- _INPUT DATA_:
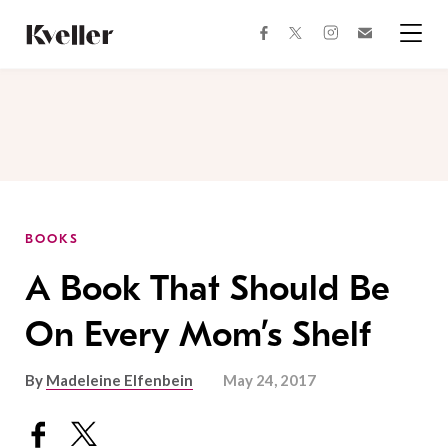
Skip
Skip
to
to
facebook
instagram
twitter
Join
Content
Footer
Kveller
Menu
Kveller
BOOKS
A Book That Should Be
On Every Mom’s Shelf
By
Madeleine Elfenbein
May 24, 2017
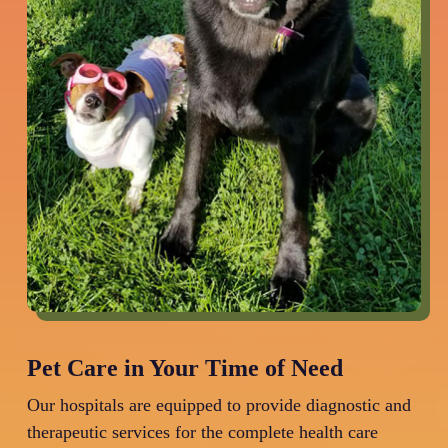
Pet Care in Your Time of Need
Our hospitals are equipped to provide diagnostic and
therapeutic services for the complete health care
==
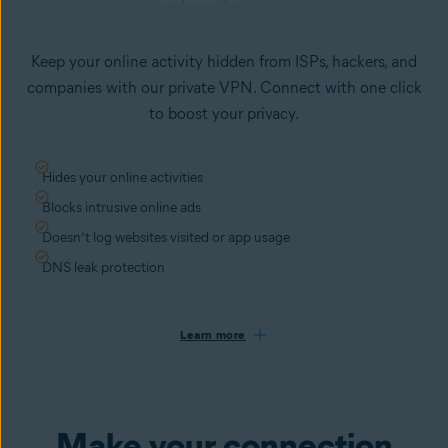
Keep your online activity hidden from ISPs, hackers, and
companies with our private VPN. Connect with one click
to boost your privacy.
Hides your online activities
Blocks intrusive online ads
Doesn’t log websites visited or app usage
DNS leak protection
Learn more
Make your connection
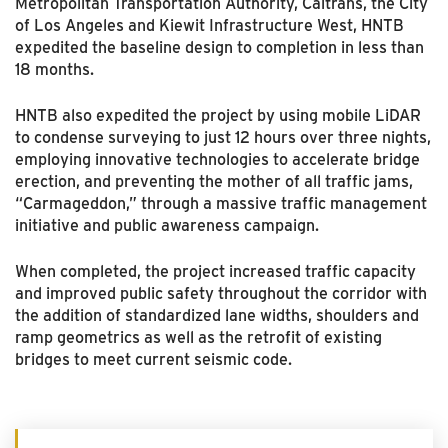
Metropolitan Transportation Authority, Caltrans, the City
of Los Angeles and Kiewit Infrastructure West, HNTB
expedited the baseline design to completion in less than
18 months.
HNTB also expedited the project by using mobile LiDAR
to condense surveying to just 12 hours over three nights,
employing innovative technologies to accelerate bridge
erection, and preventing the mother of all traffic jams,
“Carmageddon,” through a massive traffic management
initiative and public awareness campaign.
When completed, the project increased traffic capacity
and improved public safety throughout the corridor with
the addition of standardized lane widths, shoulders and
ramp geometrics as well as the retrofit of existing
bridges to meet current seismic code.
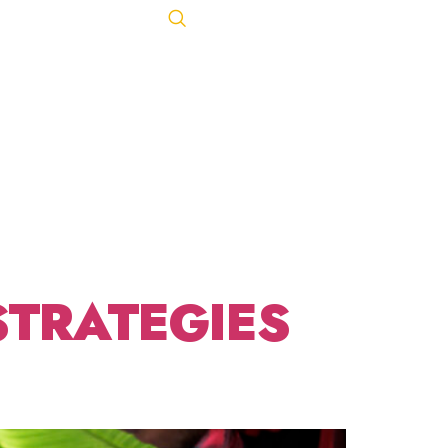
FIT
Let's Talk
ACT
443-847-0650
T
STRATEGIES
--
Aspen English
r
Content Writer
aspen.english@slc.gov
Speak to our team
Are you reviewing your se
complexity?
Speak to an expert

- _EXERCISE_: From the data above, pick out each line containing "project" and copy it.

- _EXERCISE RESULT_:
HNTB also expedited the project by using mobile LiDAR
When completed, the project increased traffic capacity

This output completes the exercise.